Gideon was relieved to see that, despite the beetling Neanderthal brows and heavy five o’clock shadow, the man had a friendly, open face. “My brother-in-law,” Gideon began, “Tony Martinelli, he’s the cabbie that was killed in that accident last night. The one where a guy ran him off the road on a Hundred Sixteenth Street—​you read about that?”

Now the cop was interested. “Of course. Worst traffic accident in years — it was all over the news. He was your brother-in-law? I’m sorry.”

“My sister’s really broken up about it. It’s just terrible — got two babies at home, one and three, no money, big mortgage on the house.”

“That’s really tough,” said the cop, laying the book aside and appearing genuinely concerned.

Gideon took a handkerchief from his pocket, mopped his brow. “Well,” he said, “here’s the thing. He had a religious medallion hanging from the rearview mirror. It was a beautiful one, sterling silver, owned it forever. Saint Christopher.”

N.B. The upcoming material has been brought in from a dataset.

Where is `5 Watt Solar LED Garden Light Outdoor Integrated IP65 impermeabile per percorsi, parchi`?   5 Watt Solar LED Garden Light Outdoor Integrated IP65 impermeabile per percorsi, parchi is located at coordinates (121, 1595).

The cop nodded in understanding.

“Tony went to Italy, the Jubilee Year in 2000—and the pope blessed that medallion. Blessed it personally. I don’t know if you’re Catholic, but Saint Christopher’s the patron saint of travelers, and he being a cabbie and all — well, that medallion was the most precious thing he owned. That moment with the pope was the high point of his life.”

“I’m Catholic,” said the cop. “I know all about it.”

“That’s good, I’m glad you understand. I don’t know if you can do this or not, and I wouldn’t want to get you into trouble—​but it would mean so much to his widow if she could have that medallion back. To, you know, put in the casket and bury it with her husband. It would give her such comfort to be able to do that…” His voice cracked. “Excuse me,” he said, fumbling out a kerchief he had bought for that purpose, blowing his nose.